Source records
◆ ◆ ◆ ◆ ◆
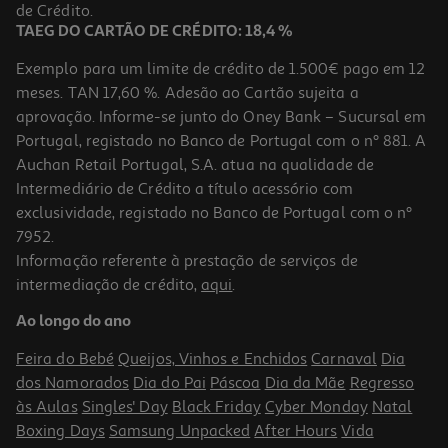
10,88 €
de Crédito.
Promoção
TAEG DO CARTÃO DE CRÉDITO: 18,4 %
Exemplo para um limite de crédito de 1.500€ pago em 12
meses. TAN 17,60 %. Adesão ao Cartão sujeita a
aprovação. Informe-se junto do Oney Bank – Sucursal em
Portugal, registado no Banco de Portugal com o nº 881. A
Auchan Retail Portugal, S.A. atua na qualidade de
Intermediário de Crédito a título acessório com
exclusividade, registado no Banco de Portugal com o nº
7952.
Informação referente à prestação de serviços de
intermediação de crédito,
aqui
.
Stick Olhos The Saem Iceland Colagénio 7g
Ao longo do ano
10.99 €/un
Feira do Bebé
Queijos, Vinhos e Enchidos
Carnaval
Dia
10,99 €
dos Namorados
Dia do Pai
Páscoa
Dia da Mãe
Regresso
às Aulas
Singles' Day
Black Friday
Cyber Monday
Natal
Boxing Days
Samsung Unpacked
After Hours
Vida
◆ ◆ ◆ ◆ ◆
Print out the records in full and exactly, dropping every picture.

10,88 €
de Crédito.
Promoção
TAEG DO CARTÃO DE CRÉDITO: 18,4 %
Exemplo para um limite de crédito de 1.500€ pago em 12
meses. TAN 17,60 %. Adesão ao Cartão sujeita a
aprovação. Informe-se junto do Oney Bank – Sucursal em
Portugal, registado no Banco de Portugal com o nº 881. A
Auchan Retail Portugal, S.A. atua na qualidade de
Intermediário de Crédito a título acessório com
exclusividade, registado no Banco de Portugal com o nº
7952.
Informação referente à prestação de serviços de
intermediação de crédito,
aqui
.
Stick Olhos The Saem Iceland Colagénio 7g
Ao longo do ano
10.99 €/un
Feira do Bebé
Queijos, Vinhos e Enchidos
Carnaval
Dia
10,99 €
dos Namorados
Dia do Pai
Páscoa
Dia da Mãe
Regresso
às Aulas
Singles' Day
Black Friday
Cyber Monday
Natal
Boxing Days
Samsung Unpacked
After Hours
Vida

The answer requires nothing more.